## TASK STATEMENT
Everything in the data should be repeated exactly, save for the images.

## RAW DATA
-- -- --

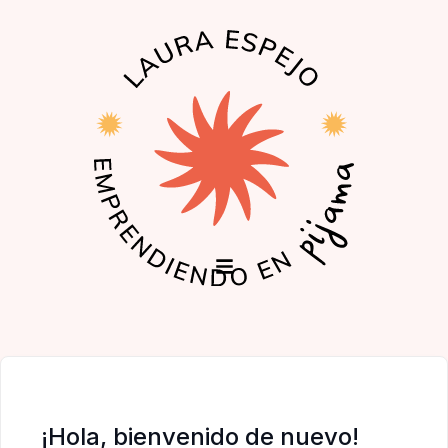
EL PODCAST
LA COMUNIDAD
¡Hola, bienvenido de nuevo!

-- -- --

## EXERCISE SOLUTION
EL PODCAST
LA COMUNIDAD
¡Hola, bienvenido de nuevo!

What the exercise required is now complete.